Great Collaborations – Raewyn Hill & Eden Mulholland

Nina Levy, Dance Australia.


Raewyn Hill, artistic director of WA’s Co3, and Queensland-based composer, performer and film maker Eden Mulholland have collaborated on multiple dance projects. Their most recent work, THE ZONE, premiered in Perth in September to popular and critical acclaim.


Raewyn Hill

Nina Levy: How many works have you made with Eden? How long have you worked together?

Raewyn Hill: We’ve made about five works now. Eden was actually a dance student of mine – we’ve known each other for 20, maybe 25 years. It’s a bit blurry in terms of when we officially started collaborating because we had an ongoing conversation about life and philosophy and art and living for a long time.

Eden’s wife is Erynne Mulholland, who’s danced in almost every work I’ve made. She’s joined us as dance director [for Co3’s 2017 production, THE ZONE, for which Eden composed and performed the music]. It’s pretty phenomenal when you’ve got Eden making the music and Erin who can finish any sentences and can also read the unwritten language between a couple. It’s a beautiful triangle really.


NL: What made you decide to collaborate?

RH: Eden is a prolific writer [of music] for dance. He was always someone I dreamt about working with. I think the first big work we did was the cry [in 2010 when Hill was artistic director of Dancenorth and remounted on Co3 in 2016] where he performed live.


NL: Tell me about your process – how do you create work together?

RH: I talk about the cry and THE ZONE as collaborating in the way that we always dreamt which was, firstly, that Eden writes the music live in the studio from the beginning of rehearsals, so we can create together, and that, secondly, he performs live. We share images, research, writings, films, colours and sounds for months before a work actually begins and then we have some good conversations by email, text messages and phone (While he’s working on other projects overseas). Then when we start in the studio we have that foundation already in terms of where I’m looking to guide the work. We may have already decided on the sound palette. Then Eden sets his gear up and starts to write live. Sometimes it’s probably a bit frustrating for him because he’ll be making a particular sound and I’ll be tasking or directing something and I’ll suddenly yell “That sound there!” There’s constant dialogue between us in the studio. We’ll talk about the work as well, in terms of content or what he’s seeing. I rely on and respect his eye as well – it’s not just about the music.

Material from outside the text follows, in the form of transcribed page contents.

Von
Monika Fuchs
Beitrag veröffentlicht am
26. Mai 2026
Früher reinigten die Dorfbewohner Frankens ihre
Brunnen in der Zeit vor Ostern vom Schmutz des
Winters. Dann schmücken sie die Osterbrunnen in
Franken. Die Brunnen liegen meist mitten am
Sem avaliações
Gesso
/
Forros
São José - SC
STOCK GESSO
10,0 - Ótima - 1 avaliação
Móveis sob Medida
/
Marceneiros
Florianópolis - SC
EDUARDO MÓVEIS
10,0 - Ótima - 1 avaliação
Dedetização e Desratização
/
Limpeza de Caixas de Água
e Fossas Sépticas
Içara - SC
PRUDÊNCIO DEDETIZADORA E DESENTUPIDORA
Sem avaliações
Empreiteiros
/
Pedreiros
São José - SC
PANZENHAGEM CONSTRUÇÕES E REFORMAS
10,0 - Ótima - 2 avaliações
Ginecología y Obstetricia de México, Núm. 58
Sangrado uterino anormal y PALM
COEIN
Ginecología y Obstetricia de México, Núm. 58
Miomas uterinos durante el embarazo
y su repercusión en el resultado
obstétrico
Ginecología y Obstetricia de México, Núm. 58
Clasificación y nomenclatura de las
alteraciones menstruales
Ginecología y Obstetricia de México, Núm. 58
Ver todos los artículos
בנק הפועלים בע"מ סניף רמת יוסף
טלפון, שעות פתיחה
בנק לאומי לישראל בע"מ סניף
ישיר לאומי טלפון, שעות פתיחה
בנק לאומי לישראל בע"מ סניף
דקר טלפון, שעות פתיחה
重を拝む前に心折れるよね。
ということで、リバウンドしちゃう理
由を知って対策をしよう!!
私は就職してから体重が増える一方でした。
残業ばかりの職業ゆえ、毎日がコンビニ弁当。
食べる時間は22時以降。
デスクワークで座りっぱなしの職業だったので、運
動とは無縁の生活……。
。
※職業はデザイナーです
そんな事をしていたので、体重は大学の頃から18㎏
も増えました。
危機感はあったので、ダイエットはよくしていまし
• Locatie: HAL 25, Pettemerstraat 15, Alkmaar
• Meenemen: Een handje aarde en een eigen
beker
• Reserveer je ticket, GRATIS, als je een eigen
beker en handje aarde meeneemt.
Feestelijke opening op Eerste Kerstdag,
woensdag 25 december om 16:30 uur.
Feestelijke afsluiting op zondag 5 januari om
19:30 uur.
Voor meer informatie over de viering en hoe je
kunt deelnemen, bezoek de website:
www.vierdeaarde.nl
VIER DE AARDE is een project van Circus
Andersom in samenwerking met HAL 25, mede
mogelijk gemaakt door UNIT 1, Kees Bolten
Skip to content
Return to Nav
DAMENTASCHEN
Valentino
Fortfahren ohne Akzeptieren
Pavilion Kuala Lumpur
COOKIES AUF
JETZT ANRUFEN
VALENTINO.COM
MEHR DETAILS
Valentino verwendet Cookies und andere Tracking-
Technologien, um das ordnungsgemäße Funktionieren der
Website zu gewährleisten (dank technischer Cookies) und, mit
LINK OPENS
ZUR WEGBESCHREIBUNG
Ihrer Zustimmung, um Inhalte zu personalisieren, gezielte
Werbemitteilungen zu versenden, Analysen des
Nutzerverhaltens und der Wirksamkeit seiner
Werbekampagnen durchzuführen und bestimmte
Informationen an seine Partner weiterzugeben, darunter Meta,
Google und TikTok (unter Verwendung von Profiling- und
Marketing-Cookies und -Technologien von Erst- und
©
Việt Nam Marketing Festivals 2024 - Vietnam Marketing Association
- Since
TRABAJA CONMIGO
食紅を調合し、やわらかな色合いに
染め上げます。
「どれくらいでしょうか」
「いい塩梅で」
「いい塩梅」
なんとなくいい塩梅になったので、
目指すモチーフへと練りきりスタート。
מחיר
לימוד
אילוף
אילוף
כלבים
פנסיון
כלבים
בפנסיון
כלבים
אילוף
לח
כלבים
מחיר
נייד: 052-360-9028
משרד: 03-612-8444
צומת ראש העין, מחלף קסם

Because Eden’s a dancer he understands dance – the language of dance, the nuances of our art form – in a way that is pure magic. Once we’ve written the score, then we’ll talk about the performance aspect of it, what he brings as a dancer, performer, a musician. Because he performs live, I thought about him, in terms of his place in THE ZONE, as a 12th dancer. The other incredible thing about Eden is that, when he’s playing live, he’s like a conductor because he understands momentum and flow. I think that’s why there’s such an incredible synergy when you see him playing live with the dancers, because he can read the language of the dancers. He’s a gift. He’s from another world.


NL: How do you complement one another as artists?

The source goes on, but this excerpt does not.